(WHAT YOU NEED TO DO) For the records below, give the number of lines that include the string "toggle". Nothing else belongs in the answer.

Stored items
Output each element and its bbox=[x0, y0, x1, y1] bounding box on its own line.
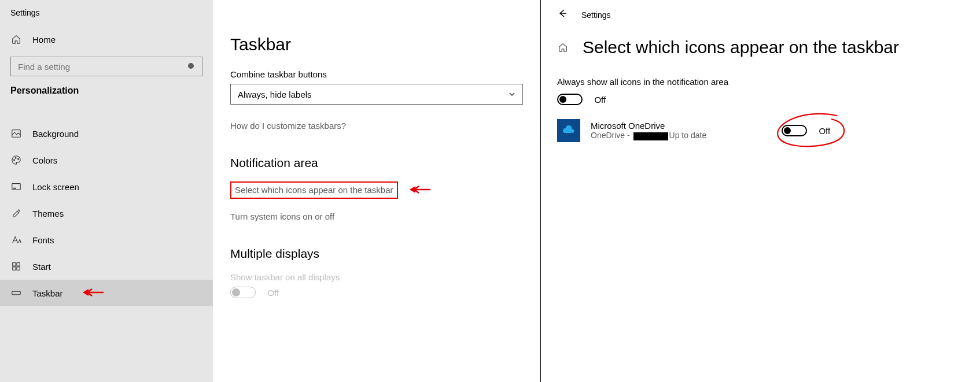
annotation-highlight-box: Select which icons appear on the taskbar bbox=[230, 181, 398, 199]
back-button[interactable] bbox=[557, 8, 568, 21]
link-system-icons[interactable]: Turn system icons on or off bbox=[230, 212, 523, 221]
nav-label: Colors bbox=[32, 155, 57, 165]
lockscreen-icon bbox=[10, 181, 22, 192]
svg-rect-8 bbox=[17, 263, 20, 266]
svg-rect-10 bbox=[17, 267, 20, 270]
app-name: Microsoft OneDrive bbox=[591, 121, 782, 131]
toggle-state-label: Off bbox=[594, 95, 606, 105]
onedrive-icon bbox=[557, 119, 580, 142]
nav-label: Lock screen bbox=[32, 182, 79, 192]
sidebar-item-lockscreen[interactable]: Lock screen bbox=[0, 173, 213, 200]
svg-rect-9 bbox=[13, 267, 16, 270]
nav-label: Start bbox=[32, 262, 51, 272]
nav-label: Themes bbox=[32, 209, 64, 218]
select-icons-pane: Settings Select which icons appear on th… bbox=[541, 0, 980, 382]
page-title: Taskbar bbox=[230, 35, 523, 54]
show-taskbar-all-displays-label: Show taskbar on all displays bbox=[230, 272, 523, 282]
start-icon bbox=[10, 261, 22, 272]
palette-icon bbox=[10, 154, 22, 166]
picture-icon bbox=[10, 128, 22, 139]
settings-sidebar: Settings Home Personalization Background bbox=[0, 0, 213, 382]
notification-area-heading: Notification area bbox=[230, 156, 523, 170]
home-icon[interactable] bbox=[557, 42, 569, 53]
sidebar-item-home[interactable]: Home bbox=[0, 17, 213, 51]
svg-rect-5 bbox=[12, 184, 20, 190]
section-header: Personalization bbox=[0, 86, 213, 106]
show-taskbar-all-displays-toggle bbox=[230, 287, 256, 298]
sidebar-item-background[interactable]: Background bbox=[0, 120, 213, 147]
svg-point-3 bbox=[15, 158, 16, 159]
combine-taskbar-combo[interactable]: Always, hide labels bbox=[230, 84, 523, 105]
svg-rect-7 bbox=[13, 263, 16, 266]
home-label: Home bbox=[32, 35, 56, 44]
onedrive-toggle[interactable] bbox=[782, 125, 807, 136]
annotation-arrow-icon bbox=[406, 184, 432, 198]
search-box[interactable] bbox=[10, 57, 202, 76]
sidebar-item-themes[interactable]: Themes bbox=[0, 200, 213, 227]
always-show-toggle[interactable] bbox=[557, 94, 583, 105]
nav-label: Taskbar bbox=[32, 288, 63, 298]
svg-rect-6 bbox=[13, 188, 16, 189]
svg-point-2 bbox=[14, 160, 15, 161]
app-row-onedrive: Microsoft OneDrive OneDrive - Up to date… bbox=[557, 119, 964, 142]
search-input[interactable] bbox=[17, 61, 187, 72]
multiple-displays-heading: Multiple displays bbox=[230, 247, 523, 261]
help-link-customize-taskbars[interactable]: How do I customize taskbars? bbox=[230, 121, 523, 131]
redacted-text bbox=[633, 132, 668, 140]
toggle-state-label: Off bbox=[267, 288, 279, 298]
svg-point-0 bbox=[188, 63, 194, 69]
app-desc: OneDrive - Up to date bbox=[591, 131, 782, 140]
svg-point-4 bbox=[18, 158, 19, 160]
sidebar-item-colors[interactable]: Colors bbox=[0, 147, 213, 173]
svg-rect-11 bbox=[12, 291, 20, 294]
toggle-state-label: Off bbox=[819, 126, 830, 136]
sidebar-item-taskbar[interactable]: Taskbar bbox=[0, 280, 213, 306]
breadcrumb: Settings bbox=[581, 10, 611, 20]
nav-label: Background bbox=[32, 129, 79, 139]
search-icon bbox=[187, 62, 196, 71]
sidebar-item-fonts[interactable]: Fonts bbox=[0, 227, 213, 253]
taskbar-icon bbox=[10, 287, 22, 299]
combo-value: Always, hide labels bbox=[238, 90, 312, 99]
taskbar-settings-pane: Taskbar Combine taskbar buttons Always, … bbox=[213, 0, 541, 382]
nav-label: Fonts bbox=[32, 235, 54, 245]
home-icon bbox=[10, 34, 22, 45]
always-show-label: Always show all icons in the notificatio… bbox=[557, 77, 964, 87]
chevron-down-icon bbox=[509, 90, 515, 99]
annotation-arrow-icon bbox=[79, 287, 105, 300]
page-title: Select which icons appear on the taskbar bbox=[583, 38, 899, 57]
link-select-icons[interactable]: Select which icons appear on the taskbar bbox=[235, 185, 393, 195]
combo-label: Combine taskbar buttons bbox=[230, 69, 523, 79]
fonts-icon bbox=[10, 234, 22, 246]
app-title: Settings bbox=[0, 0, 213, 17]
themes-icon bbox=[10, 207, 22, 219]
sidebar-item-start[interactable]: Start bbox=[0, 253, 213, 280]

(ANSWER TO THE PROBLEM) 6